### [TASK STATEMENT]
Using the data below, reproduce exactly the lines from the line with "今は自分でやりたい事業を自分で作っている、って感じ" to the line with "donkere huid! In tegenstelling tot het licht", both included; pictures must be dropped.

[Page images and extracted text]

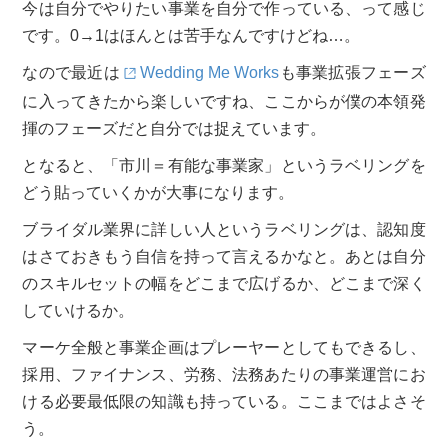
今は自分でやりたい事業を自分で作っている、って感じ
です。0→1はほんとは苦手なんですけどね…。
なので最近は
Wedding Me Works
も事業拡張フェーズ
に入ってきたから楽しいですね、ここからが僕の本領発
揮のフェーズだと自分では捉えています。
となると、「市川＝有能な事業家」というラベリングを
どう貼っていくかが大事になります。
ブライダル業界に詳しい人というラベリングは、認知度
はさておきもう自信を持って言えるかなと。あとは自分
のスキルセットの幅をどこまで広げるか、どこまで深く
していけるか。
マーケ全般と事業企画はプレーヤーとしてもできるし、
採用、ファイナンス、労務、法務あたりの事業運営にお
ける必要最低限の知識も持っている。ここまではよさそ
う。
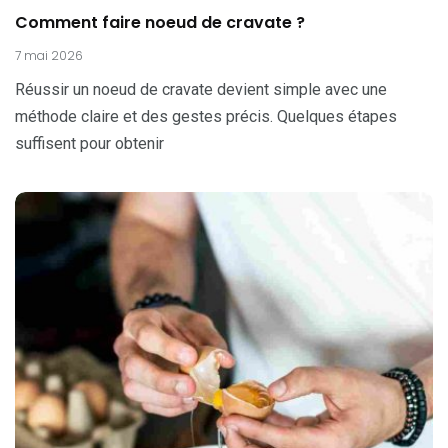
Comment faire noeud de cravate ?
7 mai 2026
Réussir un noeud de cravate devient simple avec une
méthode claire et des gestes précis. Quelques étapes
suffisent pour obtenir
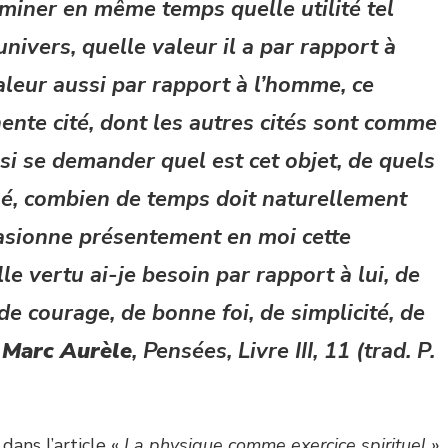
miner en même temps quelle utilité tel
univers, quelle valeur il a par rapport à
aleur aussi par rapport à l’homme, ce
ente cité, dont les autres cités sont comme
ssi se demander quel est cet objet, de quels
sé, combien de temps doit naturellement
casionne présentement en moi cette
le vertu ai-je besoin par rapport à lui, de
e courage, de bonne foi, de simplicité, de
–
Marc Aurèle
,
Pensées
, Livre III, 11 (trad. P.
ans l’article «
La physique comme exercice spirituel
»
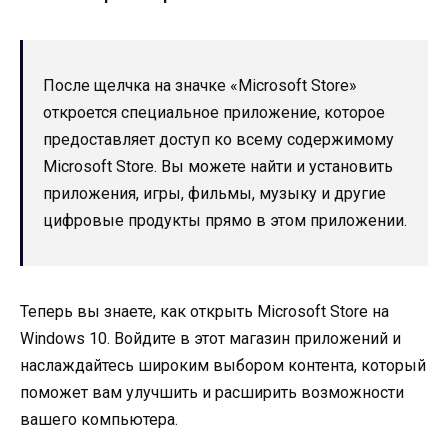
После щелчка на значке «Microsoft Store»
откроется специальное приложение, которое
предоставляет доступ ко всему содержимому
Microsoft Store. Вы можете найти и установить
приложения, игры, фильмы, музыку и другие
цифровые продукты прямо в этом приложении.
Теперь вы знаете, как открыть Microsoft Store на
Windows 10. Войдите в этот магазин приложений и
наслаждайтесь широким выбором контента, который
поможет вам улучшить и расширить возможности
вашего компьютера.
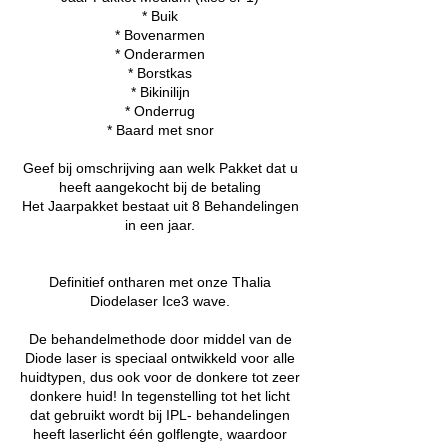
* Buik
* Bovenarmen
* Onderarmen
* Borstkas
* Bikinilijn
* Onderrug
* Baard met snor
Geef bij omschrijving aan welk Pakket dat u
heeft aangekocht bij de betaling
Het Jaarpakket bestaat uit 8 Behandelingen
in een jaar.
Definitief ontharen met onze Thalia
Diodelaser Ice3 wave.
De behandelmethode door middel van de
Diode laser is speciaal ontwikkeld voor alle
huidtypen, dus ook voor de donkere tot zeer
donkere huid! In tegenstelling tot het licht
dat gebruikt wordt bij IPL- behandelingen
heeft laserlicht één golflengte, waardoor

* * *

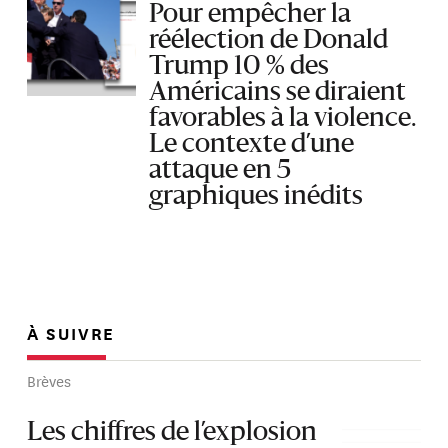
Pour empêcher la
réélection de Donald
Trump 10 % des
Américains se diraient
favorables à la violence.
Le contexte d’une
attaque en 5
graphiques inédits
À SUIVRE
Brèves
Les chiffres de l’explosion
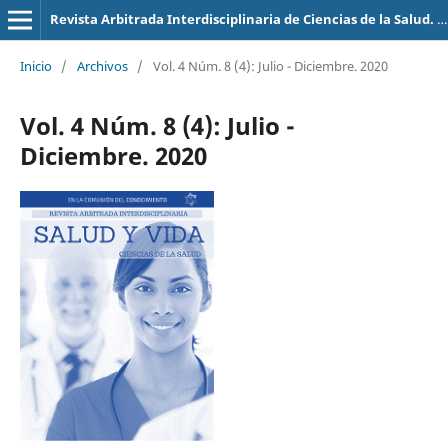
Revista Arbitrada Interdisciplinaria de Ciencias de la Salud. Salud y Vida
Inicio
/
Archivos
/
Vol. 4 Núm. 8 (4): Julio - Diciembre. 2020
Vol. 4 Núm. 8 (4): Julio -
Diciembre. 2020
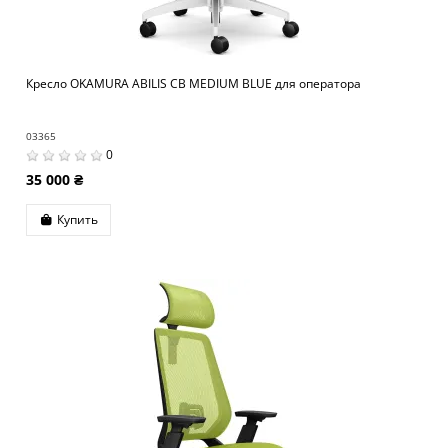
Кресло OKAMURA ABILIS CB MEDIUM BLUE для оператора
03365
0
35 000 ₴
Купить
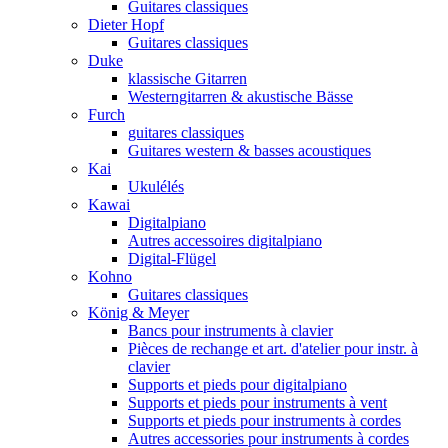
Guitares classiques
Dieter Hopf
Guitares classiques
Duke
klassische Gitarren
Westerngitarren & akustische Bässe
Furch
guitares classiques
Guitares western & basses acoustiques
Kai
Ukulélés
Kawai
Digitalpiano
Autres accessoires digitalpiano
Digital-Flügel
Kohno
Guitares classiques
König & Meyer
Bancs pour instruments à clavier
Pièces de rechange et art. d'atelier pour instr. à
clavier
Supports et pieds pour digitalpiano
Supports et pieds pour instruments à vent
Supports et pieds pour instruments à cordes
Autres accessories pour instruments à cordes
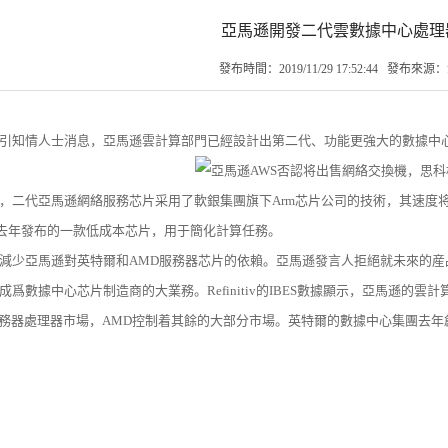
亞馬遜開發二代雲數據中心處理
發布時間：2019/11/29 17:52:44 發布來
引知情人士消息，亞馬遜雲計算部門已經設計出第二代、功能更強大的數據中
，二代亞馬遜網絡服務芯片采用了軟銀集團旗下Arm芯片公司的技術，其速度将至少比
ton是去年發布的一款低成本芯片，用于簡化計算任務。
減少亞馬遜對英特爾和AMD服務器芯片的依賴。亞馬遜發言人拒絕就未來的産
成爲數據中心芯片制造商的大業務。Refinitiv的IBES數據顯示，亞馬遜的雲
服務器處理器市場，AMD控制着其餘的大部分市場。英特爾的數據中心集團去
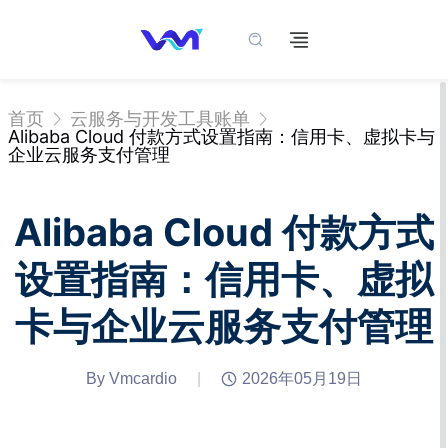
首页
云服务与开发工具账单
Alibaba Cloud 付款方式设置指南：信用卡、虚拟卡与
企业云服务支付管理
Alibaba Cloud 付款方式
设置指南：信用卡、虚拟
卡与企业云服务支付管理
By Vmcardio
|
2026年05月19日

### [FINISHED EXERCISE]
今は自分でやりたい事業を自分で作っている、って感じ
です。0→1はほんとは苦手なんですけどね…。
なので最近は
Wedding Me Works
も事業拡張フェーズ
に入ってきたから楽しいですね、ここからが僕の本領発
揮のフェーズだと自分では捉えています。
となると、「市川＝有能な事業家」というラベリングを
どう貼っていくかが大事になります。
ブライダル業界に詳しい人というラベリングは、認知度
はさておきもう自信を持って言えるかなと。あとは自分
のスキルセットの幅をどこまで広げるか、どこまで深く
していけるか。
マーケ全般と事業企画はプレーヤーとしてもできるし、
採用、ファイナンス、労務、法務あたりの事業運営にお
ける必要最低限の知識も持っている。ここまではよさそ
う。
Comment faire noeud de cravate ?
7 mai 2026
Réussir un noeud de cravate devient simple avec une
méthode claire et des gestes précis. Quelques étapes
suffisent pour obtenir
miner en même temps quelle utilité tel
univers, quelle valeur il a par rapport à
aleur aussi par rapport à l’homme, ce
ente cité, dont les autres cités sont comme
ssi se demander quel est cet objet, de quels
sé, combien de temps doit naturellement
casionne présentement en moi cette
le vertu ai-je besoin par rapport à lui, de
e courage, de bonne foi, de simplicité, de
–
Marc Aurèle
,
Pensées
, Livre III, 11 (trad. P.
ans l’article «
La physique comme exercice spirituel
»
После щелчка на значке «Microsoft Store»
откроется специальное приложение, которое
предоставляет доступ ко всему содержимому
Microsoft Store. Вы можете найти и установить
приложения, игры, фильмы, музыку и другие
цифровые продукты прямо в этом приложении.
Теперь вы знаете, как открыть Microsoft Store на
Windows 10. Войдите в этот магазин приложений и
наслаждайтесь широким выбором контента, который
поможет вам улучшить и расширить возможности
вашего компьютера.
* Buik
* Bovenarmen
* Onderarmen
* Borstkas
* Bikinilijn
* Onderrug
* Baard met snor
Geef bij omschrijving aan welk Pakket dat u
heeft aangekocht bij de betaling
Het Jaarpakket bestaat uit 8 Behandelingen
in een jaar.
Definitief ontharen met onze Thalia
Diodelaser Ice3 wave.
De behandelmethode door middel van de
Diode laser is speciaal ontwikkeld voor alle
huidtypen, dus ook voor de donkere tot zeer
donkere huid! In tegenstelling tot het licht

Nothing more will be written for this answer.